Soyez tranquille, disait Corot, je travaille pour les oiseaux. On pourrait tout aussi bien dire que les oiseaux travaillent pour nous. Leur présence discrète mais obstinée nous accompagne, que nous le sachions ou non, des moindres gestes ou événements de la vie aux plus graves ou aux plus tragiques. Les fragments ou tweets de ce livre sont une manière de leur rendre ce qu’ils ne cessent de nous donner. Une intensité de vie devenue intensité de langage et une intensité de langage devenue intensité de vie. Indissolublement. Ecrire ici, ce serait alors non seulement écrire avec ou pour les oiseaux, mais écrire les oiseaux — et le monde avec.
L. et les oiseaux — On voit ses mains dans la lumière au milieu des ailes. Sa tête levée vers le ciel. Va-t-elle s’envoler elle aussi ?
La vitre et les oiseaux — Les navettes de haut en bas. Les fils tissés. Ils tournent dans le poudroiement sans fin.
Le crépuscule et les oiseaux — On voit à peine. Le bleu s'assombrit. Un cri roule comme une perle.
Le soir et les oiseaux — Une vibration d'encre. Rien qui bouge. La mangeoire seule se balance.
Les ombres et les oiseaux — Ce qui va et vient. Ce qui tremble. L'une ou l'autre? L'ombre qui devient l'oiseau ou l'oiseau son ombre ?
La nuit et les oiseaux — Elle tombe des arbres. Ils y montent, s'y cachent. De l'une aux autres un bruissement léger, aile ou feuillage ?
L'aube et les oiseaux — Il y a comme une attente. Frisson d’encre sur la blancheur, jet vertical. Lueur ou bec ou goutte ou perle.
Le matin et les oiseaux sont un seul éblouissement. On ne les voit pas mais on les entend. Comme si la lumière chantait.
Le jour et les oiseaux — Surprise de lumière.
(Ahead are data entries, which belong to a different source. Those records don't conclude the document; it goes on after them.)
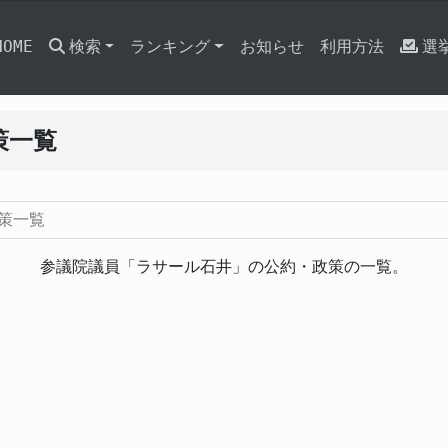
HOME
検索
ランキング
お知らせ
利用方法
選
策一覧
策一覧
参議院議員「ラサール石井」の公約・政策の一覧。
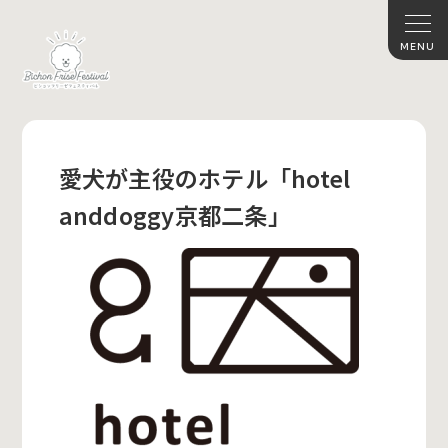
愛犬が主役のホテル「hotel
anddoggy京都二条」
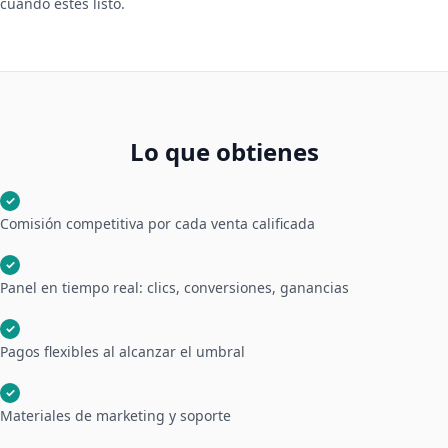
cuando estés listo.
Lo que obtienes
✓
Comisión competitiva por cada venta calificada
✓
Panel en tiempo real: clics, conversiones, ganancias
✓
Pagos flexibles al alcanzar el umbral
✓
Materiales de marketing y soporte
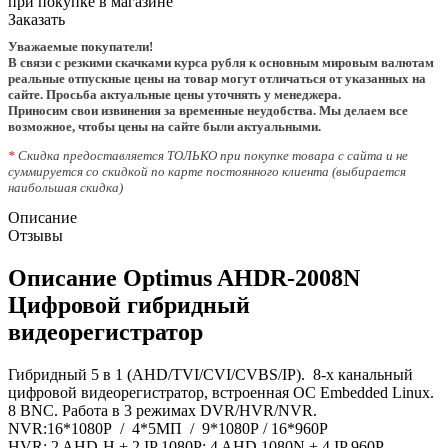
при покупке в магазине
Заказать
Уважаемые покупатели!
В связи с резкими скачками курса рубля к основным мировым валютам
реальные отпускные цены на товар могут отличаться от указанных на
сайте. Просьба актуальные цены уточнять у менеджера.
Приносим свои извинения за временные неудобства. Мы делаем все
возможное, чтобы цены на сайте были актуальными.
*
Скидка предоставляется ТОЛЬКО при покупке товара с сайта и не
суммируется со скидкой по карте постоянного клиента (выбирается
наибольшая скидка)
Описание
Отзывы
Описание Optimus AHDR-2008N
Цифровой гибридный
видеорегистратор
Гибридный 5 в 1 (AHD/TVI/CVI/CVBS/IP). 8-х канальный
цифровой видеорегистратор, встроенная ОС Embedded Linux.
8 BNC. Работа в 3 режимах DVR/HVR/NVR.
NVR:16*1080Р / 4*5МП / 9*1080Р / 16*960P
HVR: 2 AHD-H + 2 IP 1080P; 4 AHD 1080N + 4 IP 960P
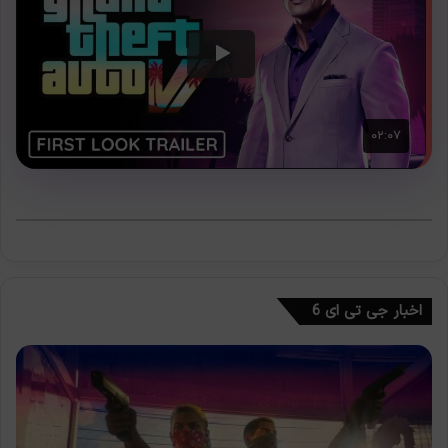
اخبار جی تی ای 6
L'herbe tremble avec les ailes. Quelque chose s'avance. On entend.
L'après-midi et les oiseaux — Tout est suspendu et tremble. Un insecte bourdonne. Aucun cri, aucun vol. Le ciel est trop bleu pour être vide.
Les cris et les oiseaux — On entend les uns on voit les autres. Ou inversement : cris volants, ailes sonores : un instant, ils ne sont plus qu'un.
etc.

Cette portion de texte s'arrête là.